[Document layout detection data]

┄┄┄┄┄┄

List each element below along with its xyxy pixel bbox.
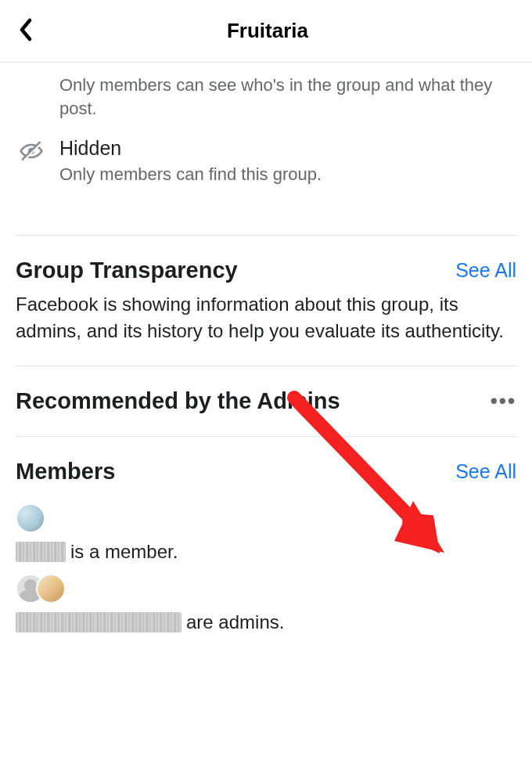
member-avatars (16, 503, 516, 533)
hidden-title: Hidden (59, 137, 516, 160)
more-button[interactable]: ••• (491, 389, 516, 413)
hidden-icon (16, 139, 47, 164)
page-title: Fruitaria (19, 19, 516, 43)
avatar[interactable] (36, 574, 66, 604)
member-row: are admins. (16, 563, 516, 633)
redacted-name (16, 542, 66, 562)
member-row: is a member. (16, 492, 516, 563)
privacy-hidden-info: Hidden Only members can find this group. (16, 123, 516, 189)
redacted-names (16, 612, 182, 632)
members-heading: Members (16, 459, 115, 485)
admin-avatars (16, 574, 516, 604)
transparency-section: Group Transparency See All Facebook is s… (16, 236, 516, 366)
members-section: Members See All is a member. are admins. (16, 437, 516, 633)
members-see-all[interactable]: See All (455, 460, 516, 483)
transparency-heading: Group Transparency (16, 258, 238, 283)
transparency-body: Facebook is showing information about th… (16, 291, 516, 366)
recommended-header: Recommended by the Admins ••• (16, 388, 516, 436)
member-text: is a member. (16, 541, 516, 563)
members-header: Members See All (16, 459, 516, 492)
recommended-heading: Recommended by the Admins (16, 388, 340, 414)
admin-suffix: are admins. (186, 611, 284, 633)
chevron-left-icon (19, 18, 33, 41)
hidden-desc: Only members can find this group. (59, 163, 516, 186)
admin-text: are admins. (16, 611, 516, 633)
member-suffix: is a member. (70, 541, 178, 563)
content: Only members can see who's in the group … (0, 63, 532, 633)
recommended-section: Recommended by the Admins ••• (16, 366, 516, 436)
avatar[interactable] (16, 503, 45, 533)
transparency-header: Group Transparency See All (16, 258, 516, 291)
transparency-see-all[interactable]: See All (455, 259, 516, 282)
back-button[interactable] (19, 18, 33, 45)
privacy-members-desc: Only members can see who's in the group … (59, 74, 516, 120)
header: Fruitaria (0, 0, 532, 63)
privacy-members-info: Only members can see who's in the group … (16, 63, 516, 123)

┄┄┄┄┄┄

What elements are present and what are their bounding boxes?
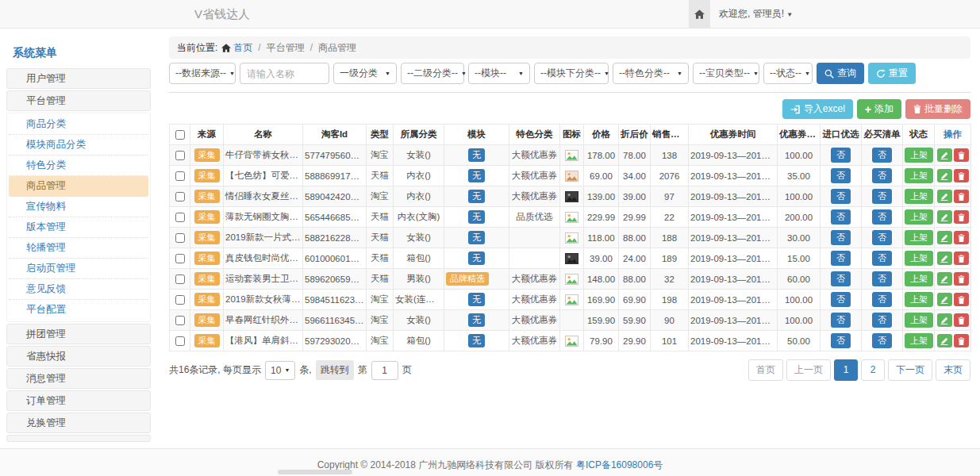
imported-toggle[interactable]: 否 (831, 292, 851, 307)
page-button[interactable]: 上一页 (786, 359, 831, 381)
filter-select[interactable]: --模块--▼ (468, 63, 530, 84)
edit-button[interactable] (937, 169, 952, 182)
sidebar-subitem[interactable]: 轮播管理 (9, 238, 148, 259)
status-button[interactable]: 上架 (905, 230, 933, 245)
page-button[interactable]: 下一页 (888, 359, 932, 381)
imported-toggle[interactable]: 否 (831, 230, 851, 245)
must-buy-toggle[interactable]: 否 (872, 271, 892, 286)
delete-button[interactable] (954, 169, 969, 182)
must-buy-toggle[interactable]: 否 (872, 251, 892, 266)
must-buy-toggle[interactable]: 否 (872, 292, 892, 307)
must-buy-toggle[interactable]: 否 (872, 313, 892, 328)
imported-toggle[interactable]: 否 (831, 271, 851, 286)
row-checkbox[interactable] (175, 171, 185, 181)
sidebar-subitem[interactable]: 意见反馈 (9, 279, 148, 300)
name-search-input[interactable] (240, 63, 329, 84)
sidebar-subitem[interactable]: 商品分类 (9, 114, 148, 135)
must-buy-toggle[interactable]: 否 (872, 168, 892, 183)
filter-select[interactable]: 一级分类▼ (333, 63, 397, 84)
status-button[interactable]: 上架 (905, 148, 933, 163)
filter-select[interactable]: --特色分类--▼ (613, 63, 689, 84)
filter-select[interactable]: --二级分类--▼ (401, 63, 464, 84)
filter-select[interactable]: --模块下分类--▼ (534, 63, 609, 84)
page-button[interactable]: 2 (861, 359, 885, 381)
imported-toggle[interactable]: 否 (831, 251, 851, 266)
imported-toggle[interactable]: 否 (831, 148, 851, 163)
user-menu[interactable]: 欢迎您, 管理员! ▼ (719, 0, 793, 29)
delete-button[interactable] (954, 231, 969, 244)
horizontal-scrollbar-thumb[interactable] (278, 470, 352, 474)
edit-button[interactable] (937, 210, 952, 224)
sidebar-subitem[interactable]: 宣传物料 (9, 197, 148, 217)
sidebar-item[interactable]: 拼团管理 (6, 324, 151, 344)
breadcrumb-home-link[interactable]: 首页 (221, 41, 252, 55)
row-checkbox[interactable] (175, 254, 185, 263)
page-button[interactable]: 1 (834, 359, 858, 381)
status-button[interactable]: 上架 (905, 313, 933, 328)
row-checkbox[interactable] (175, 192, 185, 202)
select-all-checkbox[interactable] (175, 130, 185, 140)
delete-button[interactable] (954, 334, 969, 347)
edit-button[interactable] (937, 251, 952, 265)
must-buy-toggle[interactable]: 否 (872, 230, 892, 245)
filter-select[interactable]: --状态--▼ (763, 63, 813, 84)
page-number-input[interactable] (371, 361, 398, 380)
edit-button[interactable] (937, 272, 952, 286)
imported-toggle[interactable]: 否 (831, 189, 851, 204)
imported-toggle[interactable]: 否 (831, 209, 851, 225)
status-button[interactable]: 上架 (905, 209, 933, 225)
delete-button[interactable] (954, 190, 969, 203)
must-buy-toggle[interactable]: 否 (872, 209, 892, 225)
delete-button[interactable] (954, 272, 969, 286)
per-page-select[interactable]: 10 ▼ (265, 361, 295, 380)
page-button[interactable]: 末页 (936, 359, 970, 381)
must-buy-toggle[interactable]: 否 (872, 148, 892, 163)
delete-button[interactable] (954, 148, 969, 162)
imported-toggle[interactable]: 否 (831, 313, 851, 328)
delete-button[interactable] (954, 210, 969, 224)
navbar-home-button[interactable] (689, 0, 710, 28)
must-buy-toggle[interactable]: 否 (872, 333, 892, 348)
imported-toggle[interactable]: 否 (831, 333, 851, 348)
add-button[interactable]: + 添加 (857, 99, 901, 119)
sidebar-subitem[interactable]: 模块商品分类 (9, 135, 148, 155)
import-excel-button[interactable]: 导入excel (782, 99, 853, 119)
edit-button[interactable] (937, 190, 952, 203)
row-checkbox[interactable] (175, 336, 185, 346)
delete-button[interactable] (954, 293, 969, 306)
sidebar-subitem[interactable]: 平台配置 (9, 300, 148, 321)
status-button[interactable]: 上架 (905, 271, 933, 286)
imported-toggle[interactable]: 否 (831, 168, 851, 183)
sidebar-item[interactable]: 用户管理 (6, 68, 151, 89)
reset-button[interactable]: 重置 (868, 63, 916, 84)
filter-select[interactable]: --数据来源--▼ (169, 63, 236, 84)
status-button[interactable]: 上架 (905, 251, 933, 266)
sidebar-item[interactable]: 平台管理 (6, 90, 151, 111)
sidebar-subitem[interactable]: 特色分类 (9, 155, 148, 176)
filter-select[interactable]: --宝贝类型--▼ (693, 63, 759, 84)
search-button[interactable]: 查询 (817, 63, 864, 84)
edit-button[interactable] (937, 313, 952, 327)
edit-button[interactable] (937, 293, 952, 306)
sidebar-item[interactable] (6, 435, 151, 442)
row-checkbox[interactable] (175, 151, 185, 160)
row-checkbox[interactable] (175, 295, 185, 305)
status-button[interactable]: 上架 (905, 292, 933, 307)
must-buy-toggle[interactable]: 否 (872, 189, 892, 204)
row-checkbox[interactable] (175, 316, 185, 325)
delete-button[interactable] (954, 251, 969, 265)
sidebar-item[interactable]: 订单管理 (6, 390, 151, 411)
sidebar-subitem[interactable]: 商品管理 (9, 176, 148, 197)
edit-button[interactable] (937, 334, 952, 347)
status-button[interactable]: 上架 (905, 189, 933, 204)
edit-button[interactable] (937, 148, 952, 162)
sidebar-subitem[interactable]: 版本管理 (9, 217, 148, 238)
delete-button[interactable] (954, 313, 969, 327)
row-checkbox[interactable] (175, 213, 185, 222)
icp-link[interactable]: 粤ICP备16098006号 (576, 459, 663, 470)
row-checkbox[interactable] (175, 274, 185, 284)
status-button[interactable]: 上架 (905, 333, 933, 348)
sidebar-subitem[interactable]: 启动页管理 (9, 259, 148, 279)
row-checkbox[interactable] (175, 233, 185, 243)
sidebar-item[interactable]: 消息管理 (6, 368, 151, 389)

┄┄┄┄┄┄

(Required action)
Find each line in the data above with the word "transparency", then copy it.

(Solution for this task)
transparency-section: Group Transparency See All Facebook is s… (16, 236, 516, 366)
transparency-heading: Group Transparency (16, 258, 238, 283)
transparency-body: Facebook is showing information about th… (16, 291, 516, 366)
transparency-header: Group Transparency See All (16, 258, 516, 291)
transparency-see-all[interactable]: See All (455, 259, 516, 282)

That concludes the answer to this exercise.